Leicester took a manful and sagacious course at starting. Those who had no stomach for the fight were ordered to depart. The chaplain gave them sermons; the Lieutenant-General, on St. Stephen's day, made them a "pithy and honourable" oration, and those who had the wish or the means to buy themselves out of the adventure, were allowed to do so: for the Earl was much disgusted with the raw material out of which he was expected to manufacture serviceable troops. Swaggering ruffians from the disreputable haunts of London, cockney apprentices, brokendown tapsters, discarded serving men; the Bardolphs and Pistols, Mouldys, Warts, and the like—more at home in tavern-brawls or in dark lanes than on the battle-field—were not the men to be entrusted with the honour of England at a momentous crisis. He spoke with grief and shame of the worthless character and condition of the English youths sent over to the Netherlands. "Believe me," said he, "you will all repent the cockney kind of bringing up at this day of young men. They be gone hence with shame enough, and too many, that I will warrant, will make as many frays with bludgeons and bucklers as any in London shall do; but such shall never have credit with me again.
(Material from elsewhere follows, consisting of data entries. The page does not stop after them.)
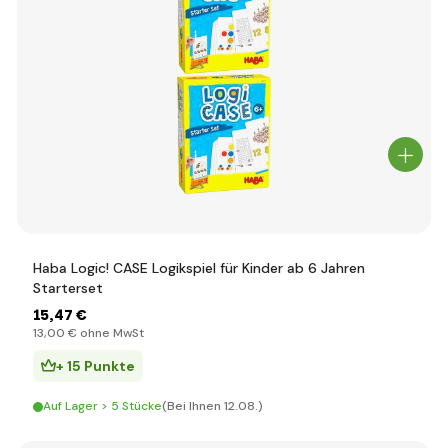
Haba Logic! CASE Logikspiel für Kinder ab 6 Jahren
Starterset
15
,47 €
13
,00 €
ohne MwSt
+ 15 Punkte
Auf Lager > 5 Stücke
(Bei Ihnen 12.08.)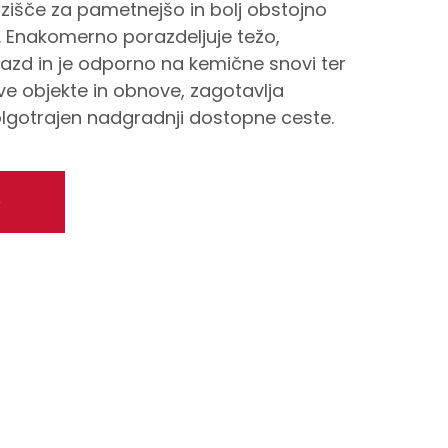
zišče za pametnejšo in bolj obstojno
. Enakomerno porazdeljuje težo,
azd in je odporno na kemične snovi ter
ve objekte in obnove, zagotavlja
olgotrajen nadgradnji dostopne ceste.
o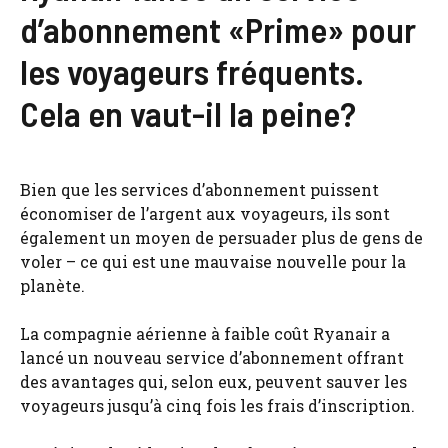
d’abonnement «Prime» pour
les voyageurs fréquents.
Cela en vaut-il la peine?
Bien que les services d’abonnement puissent
économiser de l’argent aux voyageurs, ils sont
également un moyen de persuader plus de gens de
voler – ce qui est une mauvaise nouvelle pour la
planète.
La compagnie aérienne à faible coût Ryanair a
lancé un nouveau service d’abonnement offrant
des avantages qui, selon eux, peuvent sauver les
voyageurs jusqu’à cinq fois les frais d’inscription.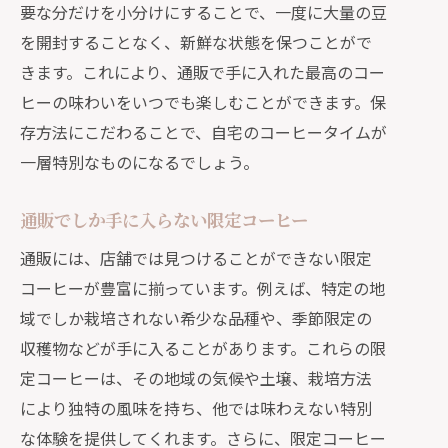
要な分だけを小分けにすることで、一度に大量の豆
を開封することなく、新鮮な状態を保つことがで
きます。これにより、通販で手に入れた最高のコー
ヒーの味わいをいつでも楽しむことができます。保
存方法にこだわることで、自宅のコーヒータイムが
一層特別なものになるでしょう。
通販でしか手に入らない限定コーヒー
通販には、店舗では見つけることができない限定
コーヒーが豊富に揃っています。例えば、特定の地
域でしか栽培されない希少な品種や、季節限定の
収穫物などが手に入ることがあります。これらの限
定コーヒーは、その地域の気候や土壌、栽培方法
により独特の風味を持ち、他では味わえない特別
な体験を提供してくれます。さらに、限定コーヒー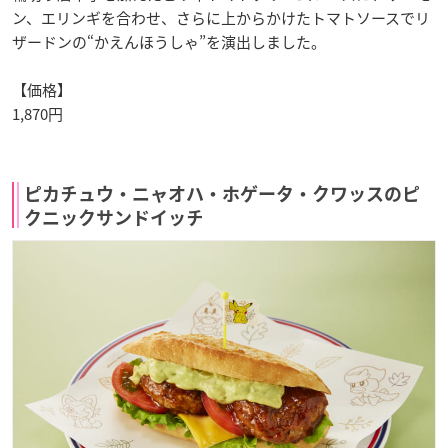
ン、エリンギを合わせ、さらに上からかけたトマトソースでリ
ザードンの“かえんほうしゃ”を演出しました。
【価格】
1,870円
ピカチュウ・ニャオハ・ホゲータ・クワッスのピ
クニックサンドイッチ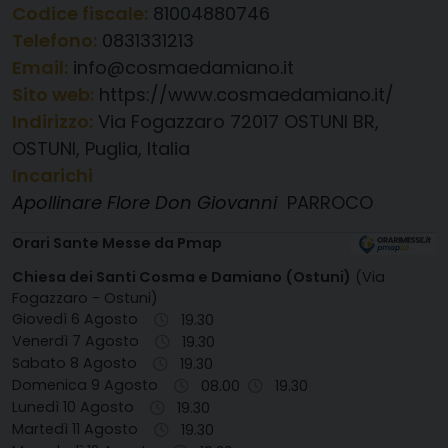
Codice fiscale:
81004880746
Telefono:
0831331213
Email:
info@cosmaedamiano.it
Sito web:
https://www.cosmaedamiano.it/
Indirizzo:
Via Fogazzaro 72017 OSTUNI BR,
OSTUNI, Puglia, Italia
Incarichi
Apollinare Flore Don Giovanni
PARROCO
Orari Sante Messe da Pmap
Chiesa dei Santi Cosma e Damiano (Ostuni)
(Via
Fogazzaro - Ostuni)
Giovedì 6 Agosto
19.30
Venerdì 7 Agosto
19.30
Sabato 8 Agosto
19.30
Domenica 9 Agosto
08.00
19.30
Lunedì 10 Agosto
19.30
Martedì 11 Agosto
19.30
Our simplest men in show have been our best men, and your gallant blood and ruffian men the worst of all others."
Much winnowed, as it was, the small force might in time become more effective; and the Earl spent freely of his own substance to supply the wants of his followers, and to atone for the avarice of his sovereign. The picture painted however by muster-master Digger of the plumed troops that had thus come forth to maintain the honour of England and the cause of liberty, was anything but imposing. None knew better than Digges their squalid and slovenly condition, or was more anxious to effect a reformation therein. "A very wise, stout fellow he is," said the Earl, "and very careful to serve thoroughly her Majesty." Leicester relied much upon his efforts. "There is good hope," said the muster-master, "that his excellency will shortly establish such good order for the government and training of our nation, that these weak, bad-furnished, ill-armed, and worse-trained bands, thus rawly left unto him, shall within a few months prove as well armed, trained, complete, gallant companies as shall be found elsewhere in Europe." The damage they were likely to inflict upon the enemy seemed very problematical, until they should have been improved by some wholesome ball-practice. "They are so unskilful," said Digger, "that if they should be carried to the field no better trained than yet they are, they would prove much more dangerous to their own leaders and companies than any ways serviceable on their enemies. The hard and miserable estate of the soldiers generally, excepting officers, hath been such, as by the confessions of the captains themselves, they have been offered by many of their soldiers thirty and forty pounds a piece to be dismissed and sent away; whereby I doubt not the flower of the pressed English bands are gone, and the remnant supplied with such paddy persons as commonly, in voluntary procurements, men are glad to accept."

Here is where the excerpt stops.